Smart man + Smart Woman = Romance
Smart Man + Dumb Woman = Pregnancy
Dumb Man + Smart Woman = Affair
Dumb Man + Dumb Woman = Marriage

------------------------------------------

Management Notice:

SICK DAYS:
We will no longer accept a doctor statement as proof of sickness. If you are able to go to the doctor, you are able to come to work.

SURGERY:
Operations are now banned. As long as you are an employee here, you need all your organs. You should not consider removing anything. We hired you intact. To have something removed constitutes a breach of employment.


PERSONAL DAYS:
Each employee will receive 104 personal days a year. They are called Saturday and Sunday.

VACATION DAYS:
All employees will take their vacation at the same time every year. The vacation days are as follows: Jan. 1, July 4 & Dec. 25

LUNCH BREAK:
Skinny people get an hour for lunch as they need to eat more so that they can look healthy, normal size people get 30 minutes for lunch to get a balanced meal to maintain the average figure. Fat people get 5 minutes for lunch because that's all the time needed to drink a Slim Fast and take a diet pill. Sondra gets none.

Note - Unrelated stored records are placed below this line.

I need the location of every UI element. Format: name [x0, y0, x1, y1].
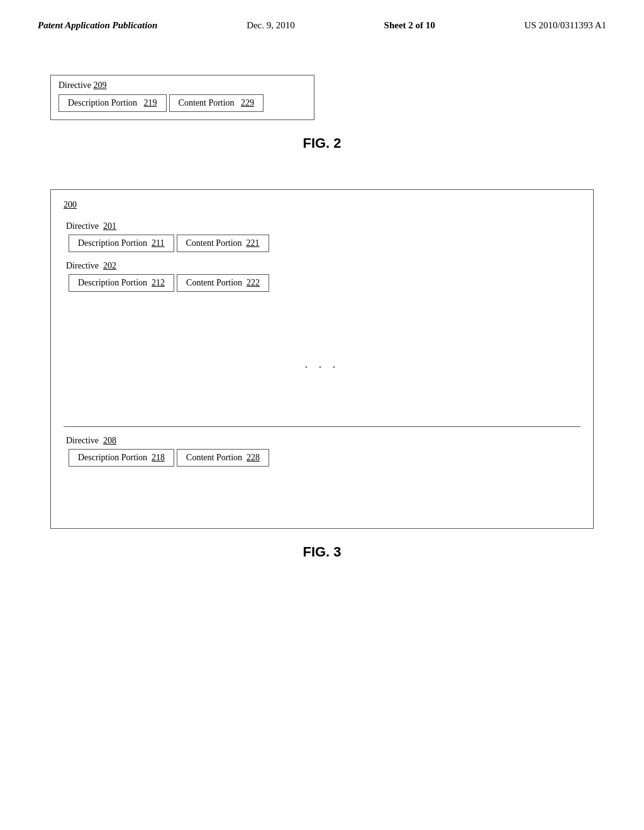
content-portion-221: Content Portion 221: [177, 235, 269, 252]
directive-208-label: Directive 208: [66, 436, 580, 446]
content-portion-228: Content Portion 228: [177, 449, 269, 467]
desc-portion-212: Description Portion 212: [69, 274, 174, 292]
publication-label: Patent Application Publication: [38, 20, 157, 31]
directive-block-202: Directive 202 Description Portion 212 Co…: [64, 261, 580, 292]
ellipsis-area: . . .: [64, 301, 580, 426]
sheet-label: Sheet 2 of 10: [384, 20, 435, 31]
fig3-outer-label: 200: [64, 200, 580, 210]
main-content: Directive 209 Description Portion 219 Co…: [0, 43, 644, 573]
page-header: Patent Application Publication Dec. 9, 2…: [0, 0, 644, 43]
fig2-caption: FIG. 2: [50, 135, 594, 152]
fig3-caption: FIG. 3: [50, 544, 594, 560]
fig2-content-portion: Content Portion 229: [169, 94, 264, 112]
directive-201-label: Directive 201: [66, 221, 580, 231]
patent-number-label: US 2010/0311393 A1: [525, 20, 606, 31]
fig2-portions-row: Description Portion 219 Content Portion …: [58, 94, 306, 112]
fig3-section: 200 Directive 201 Description Portion 21…: [50, 189, 594, 560]
fig2-section: Directive 209 Description Portion 219 Co…: [50, 75, 594, 152]
directive-201-portions: Description Portion 211 Content Portion …: [69, 235, 580, 252]
fig2-description-portion: Description Portion 219: [58, 94, 167, 112]
directive-block-201: Directive 201 Description Portion 211 Co…: [64, 221, 580, 252]
desc-portion-211: Description Portion 211: [69, 235, 174, 252]
directive-202-portions: Description Portion 212 Content Portion …: [69, 274, 580, 292]
directive-block-208: Directive 208 Description Portion 218 Co…: [64, 426, 580, 467]
fig2-outer-box: Directive 209 Description Portion 219 Co…: [50, 75, 314, 120]
content-portion-222: Content Portion 222: [177, 274, 269, 292]
directive-208-portions: Description Portion 218 Content Portion …: [69, 449, 580, 467]
desc-portion-218: Description Portion 218: [69, 449, 174, 467]
date-label: Dec. 9, 2010: [247, 20, 295, 31]
fig3-outer-box: 200 Directive 201 Description Portion 21…: [50, 189, 594, 529]
directive-202-label: Directive 202: [66, 261, 580, 271]
fig2-directive-label: Directive 209: [58, 80, 306, 91]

Thank you for your loyalty to our company. We are here to provide a positive employment experience. Therefore, all questions comments, concerns, complaints, frustrations, irritations, aggravations, insinuations, allegations, accusations, contemplations, consternations or input should be directed elsewhere. Have a nice week.

-- Management
 
Posted on 09-29-06 3:42 PM     Reply [Subscribe]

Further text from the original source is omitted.